Eppure eccomi qui a dire il meglio possibile del dodicesimo album del gruppo di Scheepers e Sinner. Come mai? Forse è colpa mia. Non voglio assolutamente sostenere che questo Apocalypse abbia qualcosa di speciale. Si tratta di un impeccabile discone metal, classico e potente, in cui la band spacca le noci che deve spaccare. E lo stesso si può dire degli altri undici album. Tutti grossi, metallosi, priestiani e teutonici eccetera eccetera. I Primal Fear in fondo sono rimasti sempre gli stessi. Dal 1998 a oggi non hanno cambiato granché. Sono io che mi sento diverso nei confronti di quello che fanno da una vita. E alla fine, restando nella loro posizione, perseverando, hanno avuto ragione anche su me e le tante fisime che ho avuto riguardo il truismo e la referenzialità ostintata (che nell’arte sa sempre di morte).
E invece eccolo qui, Apocalypse (un concept sulla fine del mondo, wowow, che novità!) con i suoi riff alla Painkiller, i suoi acuti alla Painkiller, le sue cavalcate epiche, i fischi tipo Zakk Wylde, persino qualche passaggetto alla Killswitch Engage e i quattro quarti molossidali. E io piccino che mi accoccolo ai piedi del gigantallico della primaria paura e gli chiedo venia e mi tengo stretto alle sue staffe implorando di non essere schiacciato sotto tanta inarrestabile ferraglia. I Primal Fear però sono magnanimi e mi risparmiano. E io striscio via dopo i vari ascolti ai margini della potenza e scrivo la mia umile recensioncella.

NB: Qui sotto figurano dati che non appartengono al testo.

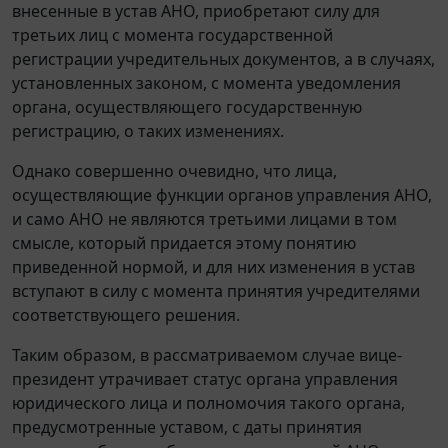
внесенные в устав АНО, приобретают силу для
третьих лиц с момента государственной
регистрации учредительных документов, а в случаях,
установленных законом, с момента уведомления
органа, осуществляющего государственную
регистрацию, о таких изменениях.
Однако совершенно очевидно, что лица,
осуществляющие функции органов управления АНО,
и само АНО не являются третьими лицами в том
смысле, который придается этому понятию
приведенной нормой, и для них изменения в устав
вступают в силу с момента принятия учредителями
соответствующего решения.
Таким образом, в рассматриваемом случае вице-
президент утрачивает статус органа управления
юридического лица и полномочия такого органа,
предусмотренные уставом, с даты принятия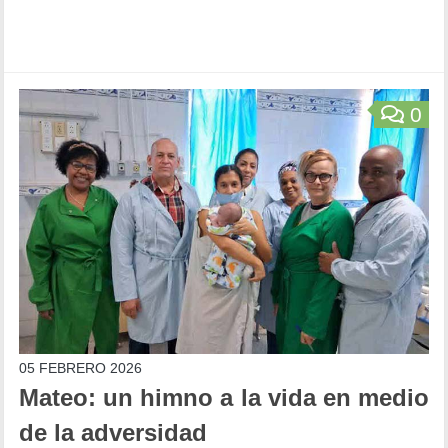
0
05 FEBRERO 2026
Mateo: un himno a la vida en medio
de la adversidad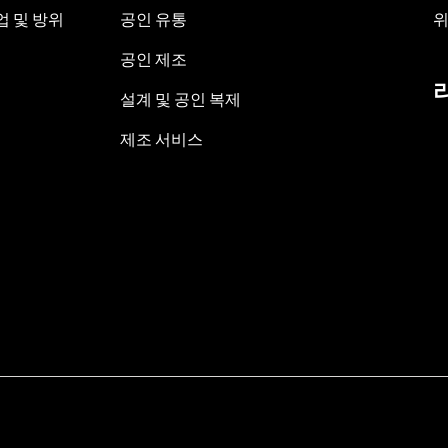
 및 방위
공인 유통
위
공인 제조
설계 및 공인 복제
제조 서비스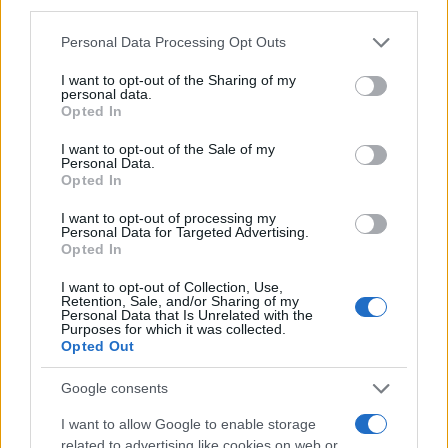
third parties.
Please note that this website/app uses one or more Google
Personal Data Processing Opt Outs
Mario Malu
services and may gather and store information including but
not limited to your visit or usage behaviour. You may click to
I want to opt-out of the Sharing of my
personal data.
grant or deny consent to Google and its third-party tags to
Opted In
use your data for below specified purposes in below Google
Paolo Pinna
consent section.
I want to opt-out of the Sale of my
Personal Data.
Opted In
I want to opt-out of processing my
Martina Agostina Diturco
Personal Data for Targeted Advertising.
Opted In
I want to opt-out of Collection, Use,
Retention, Sale, and/or Sharing of my
I nostri cari
Personal Data that Is Unrelated with the
Purposes for which it was collected.
Opted Out
Google consents
I nostri cari
I want to allow Google to enable storage
related to advertising like cookies on web or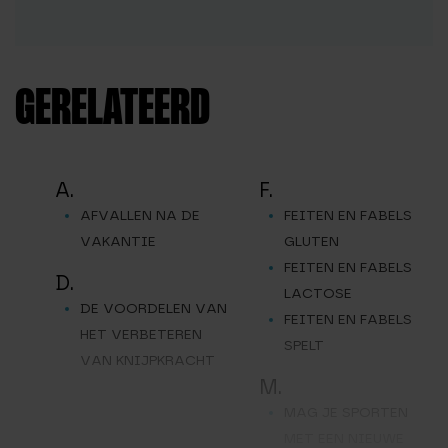
GERELATEERD
A.
F.
AFVALLEN NA DE
FEITEN EN FABELS
VAKANTIE
GLUTEN
FEITEN EN FABELS
D.
LACTOSE
DE VOORDELEN VAN
FEITEN EN FABELS
HET VERBETEREN
SPELT
VAN KNIJPKRACHT
M.
MAG JE SPORTEN
MET EEN NIEUWE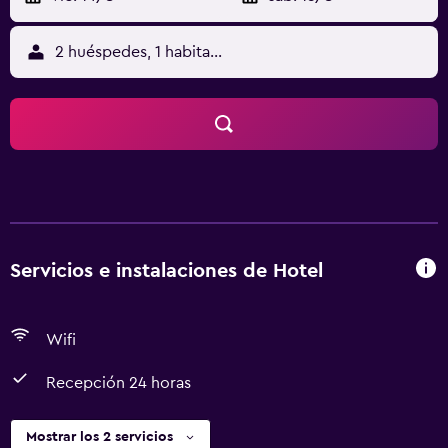
2 huéspedes, 1 habitación
Servicios e instalaciones de Hotel
Wifi
Recepción 24 horas
Mostrar los 2 servicios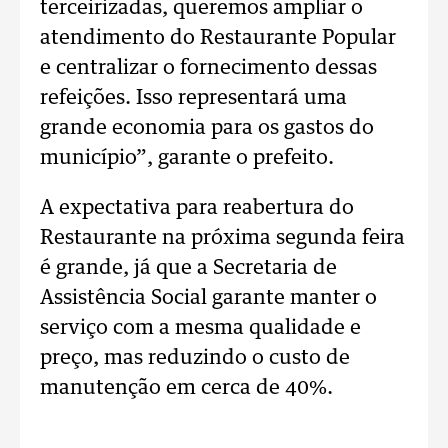
terceirizadas, queremos ampliar o
atendimento do Restaurante Popular
e centralizar o fornecimento dessas
refeições. Isso representará uma
grande economia para os gastos do
município”, garante o prefeito.
A expectativa para reabertura do
Restaurante na próxima segunda feira
é grande, já que a Secretaria de
Assistência Social garante manter o
serviço com a mesma qualidade e
preço, mas reduzindo o custo de
manutenção em cerca de 40%.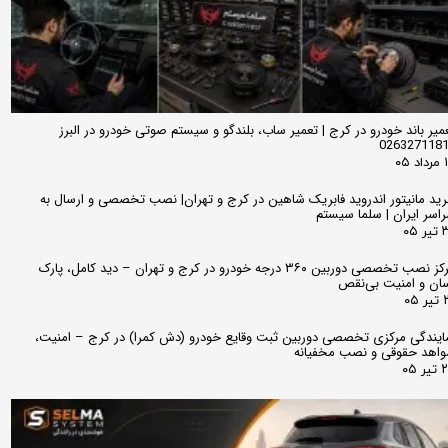
میر باند خودرو در کرج | تعمیر ساب، بلندگو و سیستم صوتی خودرو در البرز
026327118
 ۰۵
ید مانیتور اندروید فابریک شاهین در کرج و تهران| نصب تخصصی و ارسال به
اسر ایران | سلما سیستم
 ۰۵
مرکز نصب تخصصی دوربین ۳۶۰ درجه خودرو در کرج و تهران – دید کامل، پارک
ان و امنیت بی‌نقص
 ۰۵
ایندگی مرکزی تخصصی دوربین ثبت وقایع خودرو (دش کمرا) در کرج – امنیت،
اهد حقوقی و نصب مخفیانه
ر ۰۵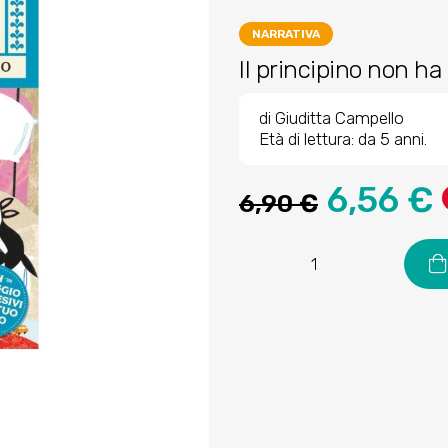
NARRATIVA
Il principino non ha 
di Giuditta Campello
Età di lettura: da 5 anni.
6,56 €
6,90 €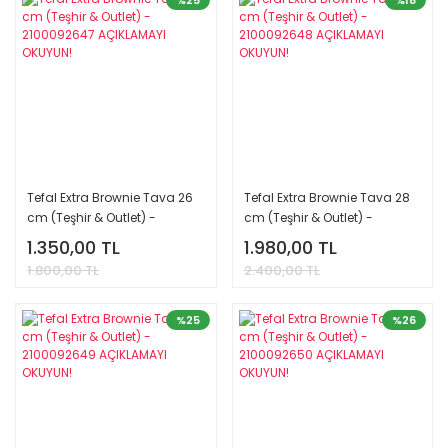
%25
%18
Tefal Extra Brownie Tava 26
Tefal Extra Brownie Tava 28
cm (Teşhir & Outlet) -
cm (Teşhir & Outlet) -
2100092647 AÇIKLAMAYI
2100092648 AÇIKLAMAYI
1.350,00 TL
1.980,00 TL
OKUYUN!
OKUYUN!
1.800,00 TL
2.400,00 TL
%25
%26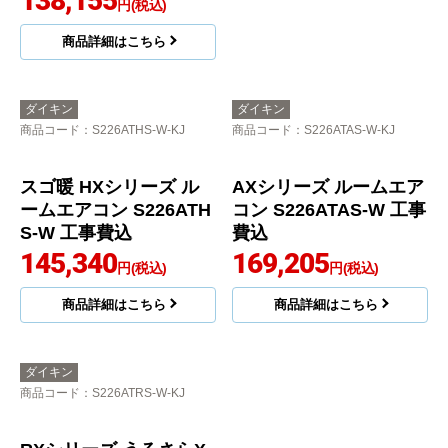
138,155
138,155
円(税込)
円(税込)
商品詳細はこちら
商品詳細はこちら
ダイキン
ダイキン
商品コード
：S226ATHS-W-KJ
商品コード
：S226ATAS-W-KJ
スゴ暖 HXシリーズ ル
AXシリーズ ルームエア
ームエアコン S226ATH
コン S226ATAS-W 工事
S-W 工事費込
費込
145,340
169,205
円(税込)
円(税込)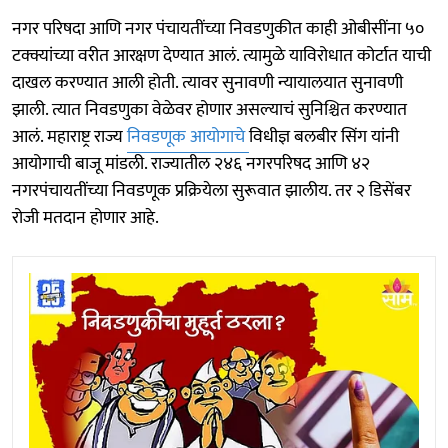
नगर परिषदा आणि नगर पंचायतींच्या निवडणुकीत काही ओबीसींना ५०
टक्क्यांच्या वरीत आरक्षण देण्यात आलं. त्यामुळे याविरोधात कोर्टात याची
दाखल करण्यात आली होती. त्यावर सुनावणी न्यायालयात सुनावणी
झाली. त्यात निवडणुका वेळेवर होणार असल्याचं सुनिश्चित करण्यात
आलं. महाराष्ट्र राज्य
निवडणूक आयोगाचे
विधीज्ञ बलबीर सिंग यांनी
आयोगाची बाजू मांडली. राज्यातील २४६ नगरपरिषद आणि ४२
नगरपंचायतींच्या निवडणूक प्रक्रियेला सुरूवात झालीय. तर २ डिसेंबर
रोजी मतदान होणार आहे.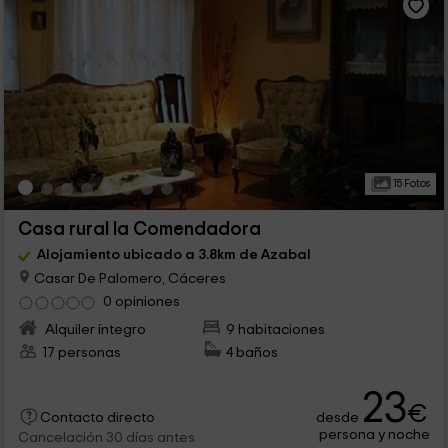
15 Fotos
Casa rural la Comendadora
Alojamiento ubicado a 3.8km de Azabal
Casar De Palomero, Cáceres
0 opiniones
Alquiler íntegro
9 habitaciones
17 personas
4 baños
23
€
desde
Contacto directo
persona y noche
Cancelación 30 días antes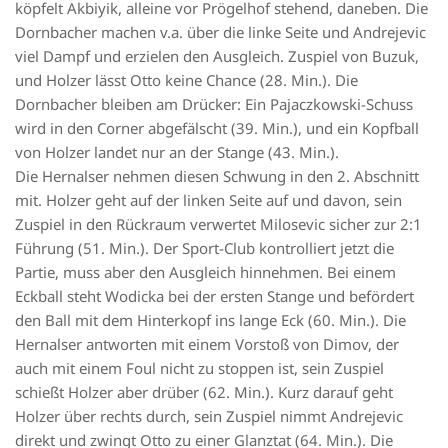
köpfelt Akbiyik, alleine vor Prögelhof stehend, daneben. Die
Dornbacher machen v.a. über die linke Seite und Andrejevic
viel Dampf und erzielen den Ausgleich. Zuspiel von Buzuk,
und Holzer lässt Otto keine Chance (28. Min.). Die
Dornbacher bleiben am Drücker: Ein Pajaczkowski-Schuss
wird in den Corner abgefälscht (39. Min.), und ein Kopfball
von Holzer landet nur an der Stange (43. Min.).
Die Hernalser nehmen diesen Schwung in den 2. Abschnitt
mit. Holzer geht auf der linken Seite auf und davon, sein
Zuspiel in den Rückraum verwertet Milosevic sicher zur 2:1
Führung (51. Min.). Der Sport-Club kontrolliert jetzt die
Partie, muss aber den Ausgleich hinnehmen. Bei einem
Eckball steht Wodicka bei der ersten Stange und befördert
den Ball mit dem Hinterkopf ins lange Eck (60. Min.). Die
Hernalser antworten mit einem Vorstoß von Dimov, der
auch mit einem Foul nicht zu stoppen ist, sein Zuspiel
schießt Holzer aber drüber (62. Min.). Kurz darauf geht
Holzer über rechts durch, sein Zuspiel nimmt Andrejevic
direkt und zwingt Otto zu einer Glanztat (64. Min.). Die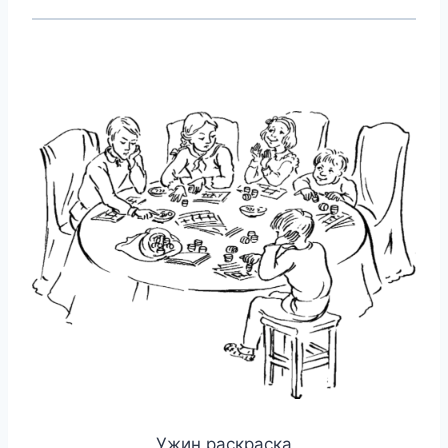
Ужин раскраска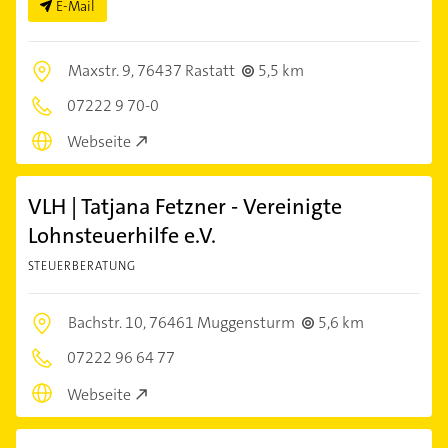
E-Mail
Maxstr. 9,
76437 Rastatt
5,5 km
07222 9 70-0
Webseite
VLH | Tatjana Fetzner - Vereinigte
Lohnsteuerhilfe e.V.
STEUERBERATUNG
Bachstr. 10,
76461 Muggensturm
5,6 km
07222 96 64 77
Webseite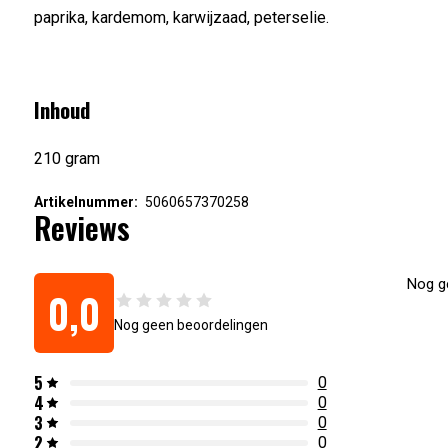
paprika, kardemom, karwijzaad, peterselie.
Inhoud
210 gram
Artikelnummer:
5060657370258
Reviews
Nog ge
0,0
Nog geen beoordelingen
5
0
4
0
3
0
2
0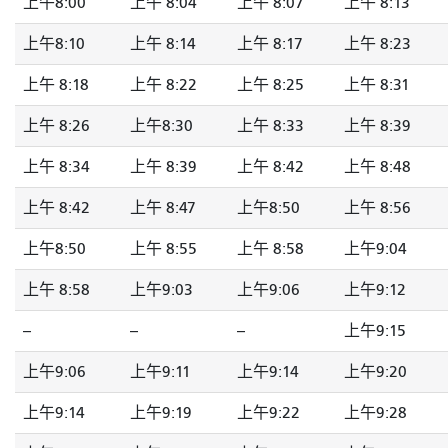
上午8:00
上午 8:04
上午 8:07
上午 8:13
上午8:10
上午 8:14
上午 8:17
上午 8:23
上午 8:18
上午 8:22
上午 8:25
上午 8:31
上午 8:26
上午8:30
上午 8:33
上午 8:39
上午 8:34
上午 8:39
上午 8:42
上午 8:48
上午 8:42
上午 8:47
上午8:50
上午 8:56
上午8:50
上午 8:55
上午 8:58
上午9:04
上午 8:58
上午9:03
上午9:06
上午9:12
--
--
--
上午9:15
上午9:06
上午9:11
上午9:14
上午9:20
上午9:14
上午9:19
上午9:22
上午9:28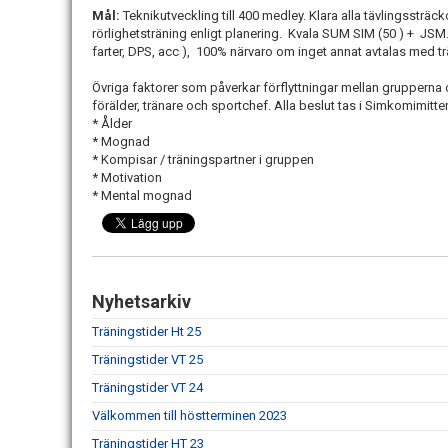
Mål:
Teknikutveckling till 400 medley. Klara alla tävlingssträc
rörlighetsträning enligt planering. Kvala SUM SIM (50 ) + JSM.
farter, DPS, acc ), 100% närvaro om inget annat avtalas med t
Övriga faktorer som påverkar förflyttningar mellan gruppern
förälder, tränare och sportchef. Alla beslut tas i Simkomimit
* Ålder
* Mognad
* Kompisar / träningspartner i gruppen
* Motivation
* Mental mognad
Nyhetsarkiv
Träningstider Ht 25
Träningstider VT 25
Träningstider VT 24
Välkommen till höstterminen 2023
Träningstider HT 23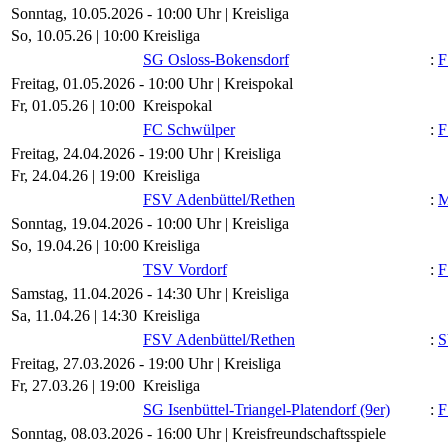
Sonntag, 10.05.2026 - 10:00 Uhr | Kreisliga
So, 10.05.26 |
10:00
Kreisliga
SG Osloss-Bokensdorf
:
F
Freitag, 01.05.2026 - 10:00 Uhr | Kreispokal
Fr, 01.05.26 |
10:00
Kreispokal
FC Schwülper
:
F
Freitag, 24.04.2026 - 19:00 Uhr | Kreisliga
Fr, 24.04.26 |
19:00
Kreisliga
FSV Adenbüttel/​Rethen
:
M
Sonntag, 19.04.2026 - 10:00 Uhr | Kreisliga
So, 19.04.26 |
10:00
Kreisliga
TSV Vordorf
:
F
Samstag, 11.04.2026 - 14:30 Uhr | Kreisliga
Sa, 11.04.26 |
14:30
Kreisliga
FSV Adenbüttel/​Rethen
:
S
Freitag, 27.03.2026 - 19:00 Uhr | Kreisliga
Fr, 27.03.26 |
19:00
Kreisliga
SG Isenbüttel-Triangel-Platendorf (9er)
:
F
Sonntag, 08.03.2026 - 16:00 Uhr | Kreisfreundschaftsspiele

Ammetto di apprezzarli di più quando meno li riconosco. Però devo riconoscere che davanti a composizioni come King Of Madness o Supernova bisogna solo chinare le recchie e tacere. Ha del prodigioso che nel 2018 qualcuno riesca a sciorinare ritornelli così classici e vibranti e corroboranti e galvanici senza far pensare a nessun sasso miliare del genere. No, il mio uso degli aggettivi potrà sembrarvi un po’ loffio ma è a fin di bene, vuol solo esprimere sincero entusiasmo che non si ciba semplicemente di se stesso. Apocalypse indubbiamente è frutto di una dieta proteinica ma questa merda così soda e impenetrabile è buon concime per i vostri cuori.